◆ WHAT THE TASK ASKS
Find the word "dieser" in the data below and copy each line that holds it.

◆ DATA EXTRACT
+ + + + +
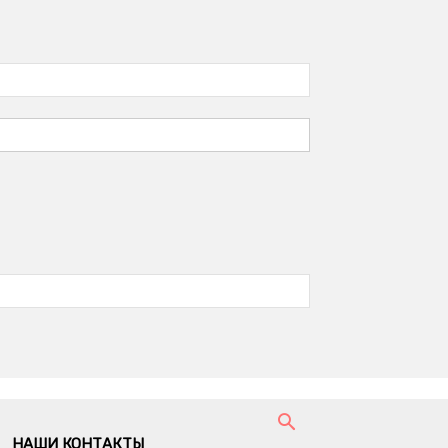
НАШИ КОНТАКТЫ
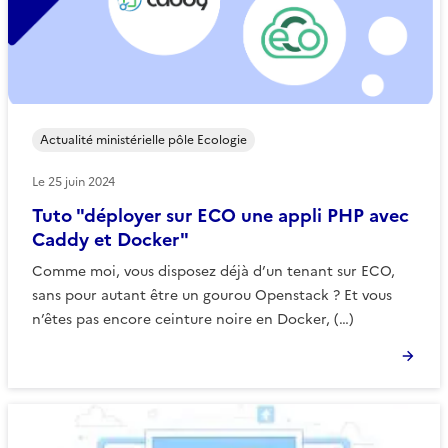
Actualité ministérielle pôle Ecologie
Le
25 juin 2024
Tuto "déployer sur ECO une appli PHP avec
Caddy et Docker"
Comme moi, vous disposez déjà d’un tenant sur ECO,
sans pour autant être un gourou Openstack ? Et vous
n’êtes pas encore ceinture noire en Docker, (…)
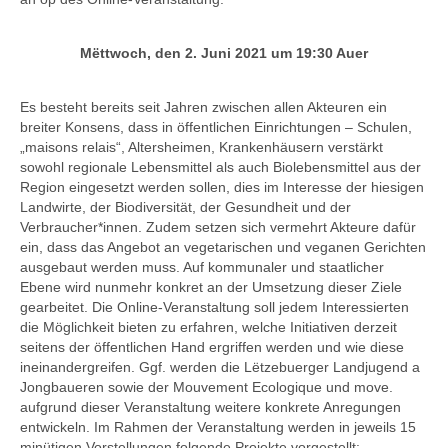
Mëttwoch, den 2. Juni 2021 um 19:30 Auer
Es besteht bereits seit Jahren zwischen allen Akteuren ein
breiter Konsens, dass in öffentlichen Einrichtungen – Schulen,
„maisons relais“, Altersheimen, Krankenhäusern verstärkt
sowohl regionale Lebensmittel als auch Biolebensmittel aus der
Region eingesetzt werden sollen, dies im Interesse der hiesigen
Landwirte, der Biodiversität, der Gesundheit und der
Verbraucher*innen. Zudem setzen sich vermehrt Akteure dafür
ein, dass das Angebot an vegetarischen und veganen Gerichten
ausgebaut werden muss. Auf kommunaler und staatlicher
Ebene wird nunmehr konkret an der Umsetzung dieser Ziele
gearbeitet. Die Online-Veranstaltung soll jedem Interessierten
die Möglichkeit bieten zu erfahren, welche Initiativen derzeit
seitens der öffentlichen Hand ergriffen werden und wie diese
ineinandergreifen. Ggf. werden die Lëtzebuerger Landjugend a
Jongbaueren sowie der Mouvement Ecologique und move.
aufgrund dieser Veranstaltung weitere konkrete Anregungen
entwickeln. Im Rahmen der Veranstaltung werden in jeweils 15
minütigen Vorstellungen folgende Projekte vorgestellt:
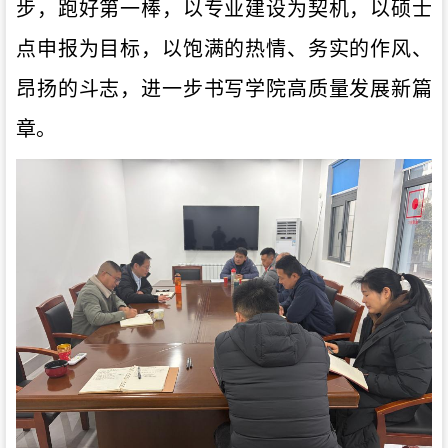
步，跑好第一棒，以专业建设为契机，
以
硕士
点申报为目标，以饱满的热情、务实的作风、
昂扬的斗志，
进一步
书写学院高质量发展新篇
章。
+ + + + +
◆ TASK OUTPUT
Ebene wird nunmehr konkret an der Umsetzung dieser Ziele
aufgrund dieser Veranstaltung weitere konkrete Anregungen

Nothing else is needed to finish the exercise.